Desse modo, assim como na temática parnasiana, o pesquisador deveria adotar uma
postura passiva diante dos fatos, recusando investigar a origem e o destino
final dos acontecimentos, uma vez que a busca pela transformação social resultaria
em um “revolucionarismo” insustentável.
Além
disso, o resgate da moral é indispensável para a construção de uma sociedade
harmônica segundo Comte. Não a moral egoísta do pensamento religioso, mas sim
uma moral que valoriza a coletividade em detrimento do indivíduo e exige dos
homens o cumprimento de normas de conduta que garantam a ordem. À luz dessa
teoria se deu o nascimento da república brasileira, o que, apesar de remoto,
produz reflexos da aplicação da filosofia positivista ainda na
contemporaneidade brasileira.
Caracterizadas
por uma gestão compartilhada entre a Secretaria de Educação e a de Segurança
Pública, as escolas cívico-militares são a mais clara expressão da doutrina
positivista no Brasil.
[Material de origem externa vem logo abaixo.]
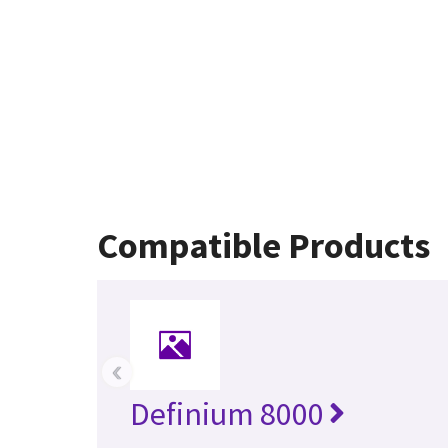
Compatible Products
‹
Definium 8000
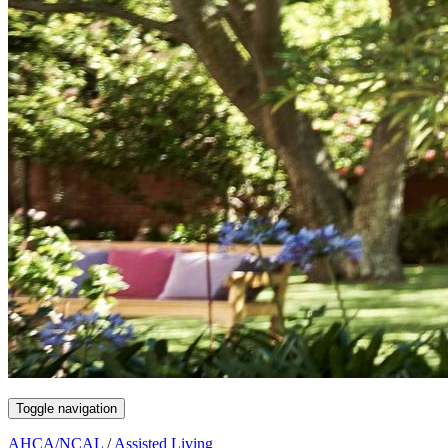
Toggle navigation
AHCA/NCAL
/
Assisted Living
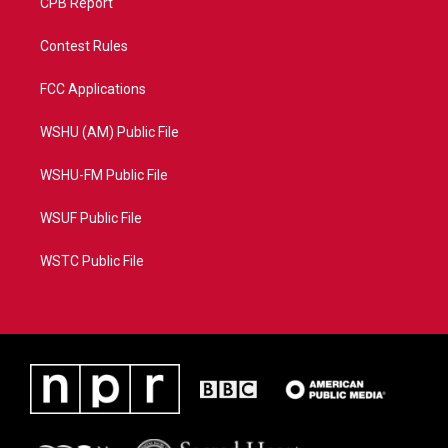
CPB Report
Contest Rules
FCC Applications
WSHU (AM) Public File
WSHU-FM Public File
WSUF Public File
WSTC Public File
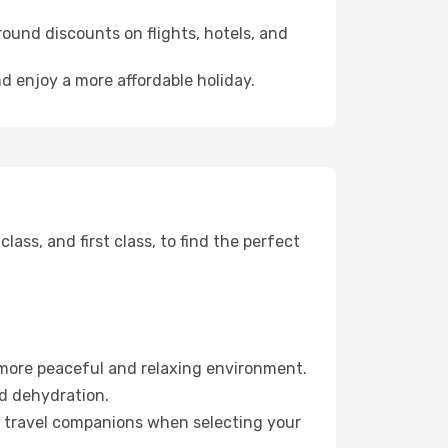
ound discounts on flights, hotels, and
nd enjoy a more affordable holiday.
ss, and first class, to find the perfect
 more peaceful and relaxing environment.
id dehydration.
ur travel companions when selecting your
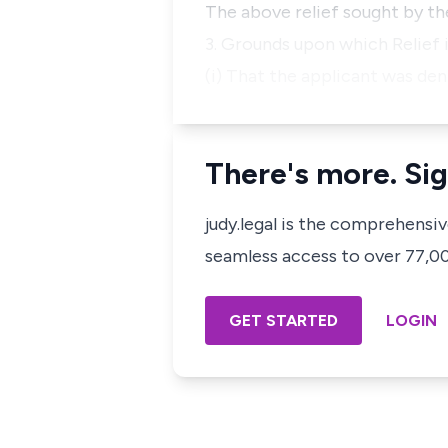
The above relief sought by th
3. Grounds upon which Relief i
(i) That the applicant was den
There's more. Sig
judy.legal is the comprehensi
seamless access to over 77,000
GET STARTED
LOGIN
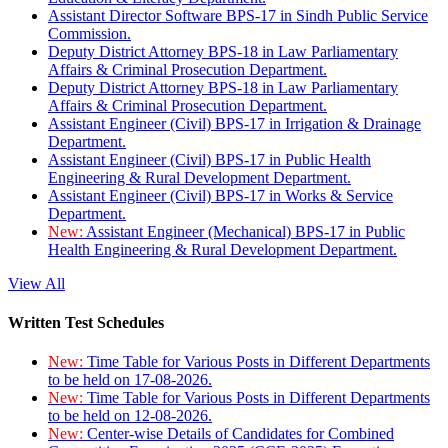
Assistant Director Software BPS-17 in Sindh Public Service
Commission.
Deputy District Attorney BPS-18 in Law Parliamentary
Affairs & Criminal Prosecution Department.
Deputy District Attorney BPS-18 in Law Parliamentary
Affairs & Criminal Prosecution Department.
Assistant Engineer (Civil) BPS-17 in Irrigation & Drainage
Department.
Assistant Engineer (Civil) BPS-17 in Public Health
Engineering & Rural Development Department.
Assistant Engineer (Civil) BPS-17 in Works & Service
Department.
New:
Assistant Engineer (Mechanical) BPS-17 in Public
Health Engineering & Rural Development Department.
View All
Written Test Schedules
New:
Time Table for Various Posts in Different Departments
to be held on 17-08-2026.
New:
Time Table for Various Posts in Different Departments
to be held on 12-08-2026.
New:
Center-wise Details of Candidates for Combined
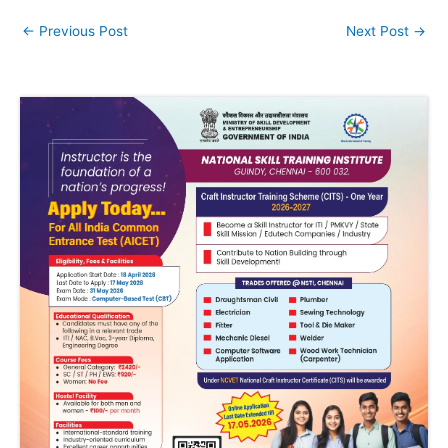
←
Previous Post
Next Post
→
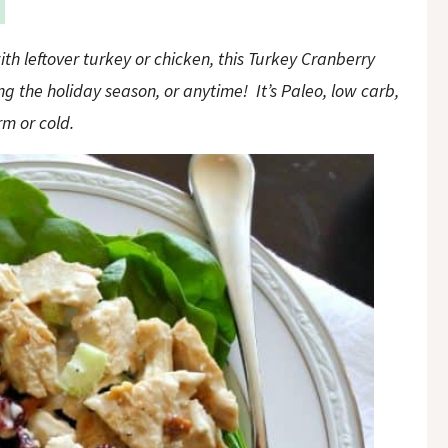
th leftover turkey or chicken, this Turkey Cranberry
g the holiday season, or anytime! It’s Paleo, low carb,
m or cold.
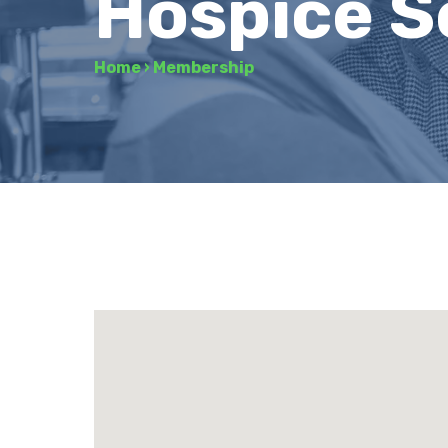
Hospice S
Home
›
Membership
Com a administração pedagógica sob responsabilidade de
pedagogos e a gestão de conduta sob os militares e profissionais de segurança,
essa modalidade de ensino preza pela moral e pela ordem e, por conseguinte,
geram no imaginário popular a ideia de um ambiente seguro e disciplinado. Entretanto,
o que se observa nesse ambiente é a banalização das normas de conduta e do que
seria “indispensável” para o bom funcionamento da sociedade, uma vez que são
exigidas posturas inadequadas e até mesmo desnecessárias. Dessa maneira, está
presente a valorização de um comportamento passivo diante das exigências – em
conformidade com a teoria positivista de observação dos fatos –, o que
corrobora para a ausência de um pensamento crítico dos indivíduos, um
cumprimento de normas irrefletido – seguir regras pelo simples fato de
segui-las – e, principalmente, a aceitação de punições severas e inaceitáveis
com a justificativa de manutenção da disciplina.
Em
suma, o enaltecimento do positivismo vai muito além do pretexto de garantia do
equilíbrio social, pois, mesmo que de forma velada e desconhecida pela opinião
popular, essa doutrina é responsável por disseminar a submissão e a conformação
coletiva diante dos problemas da sociedade, das posições sociais e da
reinvindicação de direitos. A busca pelo bem-estar comum não deve pautar-se em
uma moral que oprime debates e isenta práticas violentas, mas sim na
insatisfação e no questionamento das condições sociais, em um posicionamento
ativo e distante da mera observação dos parnasianos e positivistas.